Gracias a la opción de tener la tapa abierta o cerrada, el WW2 Military Tourbillon posee dos caras. Y aunque evoca un noble pasado militar en el que el peligro amenazaba tanto al reloj como a quien lo llevaba puesto, ahora su diseño con tapa protectora se pone al servicio del placer de la vista y de las emociones suscitadas por la alta relojería.

 

Durante la Primera Guerra Mundial, el frágil cristal mineral de los relojes corría los mayores riesgos durante los combates aéreos y terrestres. Las rejas metálicas protegían las esferas, pero dificultaban la visibilidad y la lectura de las indicaciones. Hoy en día los cristales son de zafiro, por lo que resultan muy sólidos y no necesitan de protecciones. Por ello, además de ser evocadora  del pasado, la tapa del WW2 Military Tourbillon pasa a ser una parte integrante del reloj, reforzando la legibilidad de la esfera gracias a sus formas curvas que realzan las indicaciones.
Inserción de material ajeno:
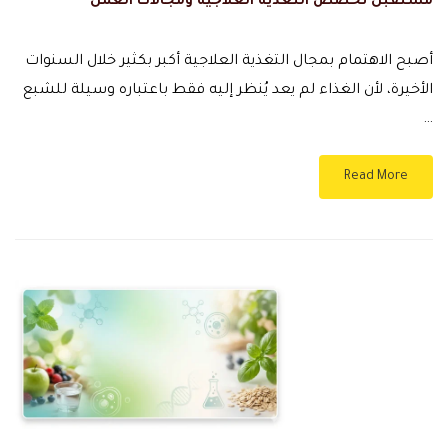
مستقبل تخصص التغذية العلاجية ومجالات العمل
أصبح الاهتمام بمجال التغذية العلاجية أكبر بكثير خلال السنوات
الأخيرة، لأن الغذاء لم يعد يُنظر إليه فقط باعتباره وسيلة للشبع
…
Read More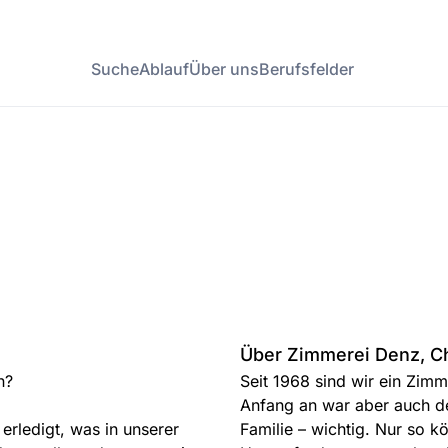
Suche
Ablauf
Über uns
Berufsfelder
Über Zimmerei Denz, Ch
n?
Seit 1968 sind wir ein Zimm
Anfang an war aber auch de
 erledigt, was in unserer
Familie – wichtig. Nur so 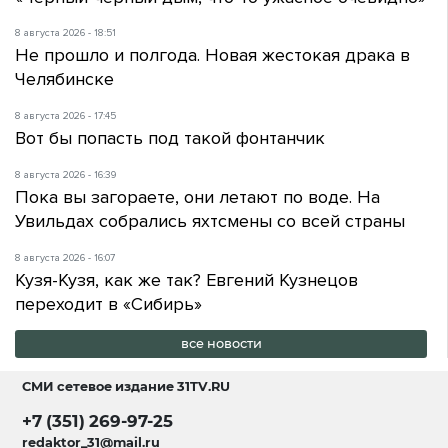
8 августа 2026 - 18:51
Не прошло и полгода. Новая жестокая драка в
Челябинске
8 августа 2026 - 17:45
Вот бы попасть под такой фонтанчик
8 августа 2026 - 16:39
Пока вы загораете, они летают по воде. На
Увильдах собрались яхтсмены со всей страны
8 августа 2026 - 16:07
Кузя-Кузя, как же так? Евгений Кузнецов
переходит в «Сибирь»
все новости
СМИ сетевое издание
31TV.RU
+7 (351) 269-97-25
redaktor_31@mail.ru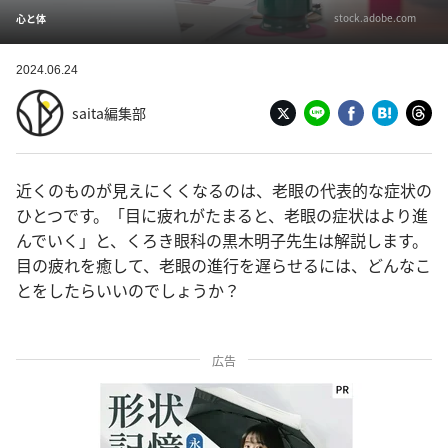
stock.adobe.com
心と体
2024.06.24
saita編集部
近くのものが見えにくくなるのは、老眼の代表的な症状の
ひとつです。「目に疲れがたまると、老眼の症状はより進
んでいく」と、くろき眼科の黒木明子先生は解説します。
目の疲れを癒して、老眼の進行を遅らせるには、どんなこ
とをしたらいいのでしょうか？
広告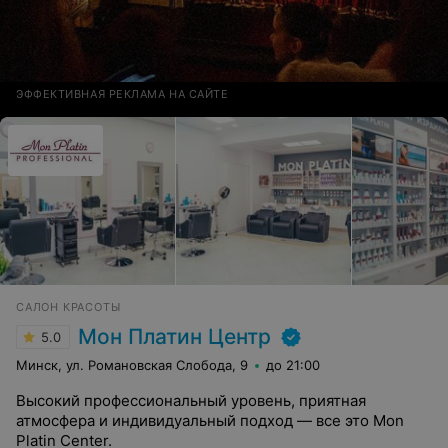
ЭФФЕКТИВНАЯ РЕКЛАМА НА САЙТЕ
САЛОН КРАСОТЫ
Мон Платин Центр
5.0
Минск, ул. Романовская Слобода, 9
до 21:00
Высокий профессиональный уровень, приятная
атмосфера и индивидуальный подход — все это Mon
Platin Center.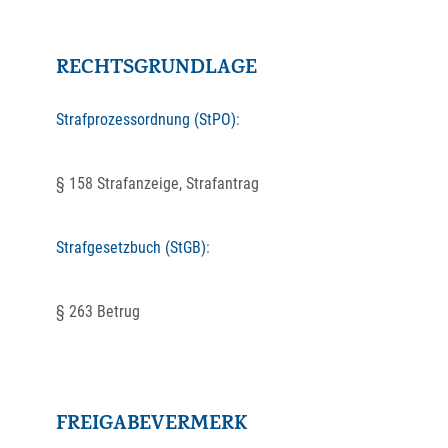
RECHTSGRUNDLAGE
Strafprozessordnung (StPO)
:
§ 158 Strafanzeige, Strafantrag
Strafgesetzbuch (StGB)
:
§ 263 Betrug
FREIGABEVERMERK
Las aberturas dibujadas en el metal revelan toda la información horaria y sus complejidades, permitiendo que la mirada del usuario se concentre en lo esencial. Este protector se abre mediante una bisagra que revela la totalidad de la esfera y permite admirar su elegancia clásica; el reloj sigue siendo funcional incluso cerrado, gracias a las discretas graduaciones de los minutos.